Por GERSON ALMEIDA*
Considerações sobre a pedagogia de Paulo Freire
O filósofo Ernani Maria Fiori definiu Paulo Freire como “um pensador comprometido com a vida, que não pensa ideias, pensa a existência”. Uma forma sensível e arguta de tratar a obra de quem jamais pensou a vida de forma dissociada do mundo, o lugar das vivências humanas.
Como o pedagogo da liberdade e da autonomia, ele se opôs à ideia de que nossa vida seja algo previamente traçado e independa de como agimos e pensamos. Para Freire, ao contrário, a vida é “algo que precisa ser feito e cuja responsabilidade não posso me omitir”.
Esta é a razão pela qual Paulo Freire considera o processo de aprendizado como não restrito às salas de aulas, por mais relevantes que elas sejam, pois é vivendo que aprendemos e ganhamos consciência do mundo. A vida, para ele, é um “texto para ser constantemente “lido”, interpretado, “escrito” e “reescrito”, num processo de conhecimento que só pode ser plenamente realizado ao agir no mundo. É assim que nos constituímos como ser humano.

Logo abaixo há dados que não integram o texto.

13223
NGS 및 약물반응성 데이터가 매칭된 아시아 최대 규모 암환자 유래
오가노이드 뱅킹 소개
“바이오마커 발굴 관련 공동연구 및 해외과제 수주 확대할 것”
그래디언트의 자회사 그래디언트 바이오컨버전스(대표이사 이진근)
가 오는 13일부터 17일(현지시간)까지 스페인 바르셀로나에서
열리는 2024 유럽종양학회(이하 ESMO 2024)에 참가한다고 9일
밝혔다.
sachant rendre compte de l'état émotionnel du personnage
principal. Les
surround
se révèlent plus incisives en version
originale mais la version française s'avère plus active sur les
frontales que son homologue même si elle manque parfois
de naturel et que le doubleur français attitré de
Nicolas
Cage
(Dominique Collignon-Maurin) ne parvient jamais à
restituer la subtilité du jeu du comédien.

Se agir no mundo é a forma de pensarmos e tomar consciência de nós mesmos e da sociedade em que vivemos, esse mundo só pode ser compreendido como a interação da sociedade e da natureza, na qual é realizado um permanente processo de criação e recriação, da natureza, da sociedade e dos indivíduos.

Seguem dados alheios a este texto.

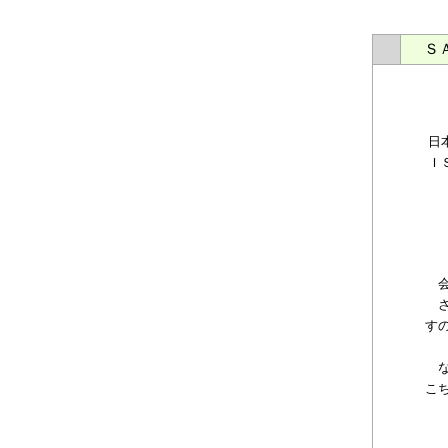
ＳＡ
日
Ｉ
会
さ
す
な
こ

Ao pensar a vida como permanente criar e recriar, a pedagogia de Paulo Freire age como um verdadeiro aríete contra o “a ideologia fatalista e imobilizante que anima o discurso neoliberal”, que está sempre tentando nos fazer crer que “não há nada que fazer”.

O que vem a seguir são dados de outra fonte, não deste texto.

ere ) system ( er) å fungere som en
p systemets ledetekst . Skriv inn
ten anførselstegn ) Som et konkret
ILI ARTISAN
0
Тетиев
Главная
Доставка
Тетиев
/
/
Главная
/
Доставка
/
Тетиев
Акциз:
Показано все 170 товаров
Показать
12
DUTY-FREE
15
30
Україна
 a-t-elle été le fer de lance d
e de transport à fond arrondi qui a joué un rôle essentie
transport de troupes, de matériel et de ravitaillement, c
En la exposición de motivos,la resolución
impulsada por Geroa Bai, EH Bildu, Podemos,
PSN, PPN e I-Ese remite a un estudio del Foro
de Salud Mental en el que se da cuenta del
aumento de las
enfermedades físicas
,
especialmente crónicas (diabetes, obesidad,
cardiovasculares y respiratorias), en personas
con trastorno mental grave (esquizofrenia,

Esse discurso da “desesperança”, contra o qual a sua pedagogia da liberdade se insurge é a ideologia neoliberal, fatalista e acomodada, que deseja suprimir a “força criadora do aprender” e, portanto, do transformar.
Enquanto a vida não acabar há história e, portanto, há futuro para ser construído, um futuro que pode ser “problemático, mas não inexorável”, pois o patrono da educação brasileira nos ensina que “onde há vida, há inacabamento” e, portanto, espaço para construção do novo, para transformações.
Para Paulo Freire, é da natureza dos seres humanos ir além dos condicionamentos, pois somos dotados da “força criadora do aprender” e, portanto, de transformar, pois o futuro nunca é algo dado, ele precisa ser construído. Contra a desesperança, portanto, a pedagogia freiriana afirma a esperança nas capacidades da liberdade da humanidade.
Mesmo que nossa existência seja condicionada por fatores culturais, de organização do poder e pelo ambiente natural, isto não significa que somos “determinados”. Nós somos capazes de perceber que “os obstáculos não se eternizam” e, portanto, são passíveis de superação pela ação coletiva e consciente no mundo.
Hoje, sequer a história natural é tida como o campo das determinações. Ela é compreendida como sendo sujeita a desvios, incertezas e bifurcações, o que faz dela, nas palavras do Prêmio Nobel de Química, Ilya Prigogine “uma criação de possibilidades, as quais algumas se realizam, outras não”.
Portanto, a verdadeira conexão entre história natural e história humana é a incerteza e a própria vida é o espaço pedagógico no qual tomamos consciência daquilo que somos, sem vida não há consciência social e percepção do mundo natural. É por isto que a consciência se constitui como consciência do mundo, conforme as palavras de Ernani Maria Fiori e ninguém se conscientiza separadamente dos demais, pois a consciência é um ato social.
Em um dos seus últimos escritos, Paulo Freire mostra a urgência de assumirmos a luta pelos princípios éticos fundamentais como o respeito à vida dos seres humanos, à vida dos outros animais, à vida dos pássaros, à vida dos rios e das florestas. Ele afirma não crer “na amorosidade entre mulheres e homens, entre os seres humanos, se não nos tornamos capazes de amar o mundo”. Para ele, assim, a ecologia ganha uma importância fundamental neste fim de século.
Não é por outra razão que a sua obra é um dos principais alvos desse momento de intolerância ao saber, à ciência, à proteção ambiental. Sua vida e sua obra são uma crítica radical ao fatalismo que tenta impor o mundo presente como o único possível.
A nau da insensatez que apoia a necropolítica em curso no país combate Paulo Freire com furor, pois a sua pedagogia é subversiva da ordem vigente, que só admite um ensino que ajude a perpetuar a obscena desigualdade social e a imensa degradação ambiental. Assim, é preciso amar a vida para compreender Paulo Freire.
*Gerson Almeida é mestre em sociologia pela UFRGS.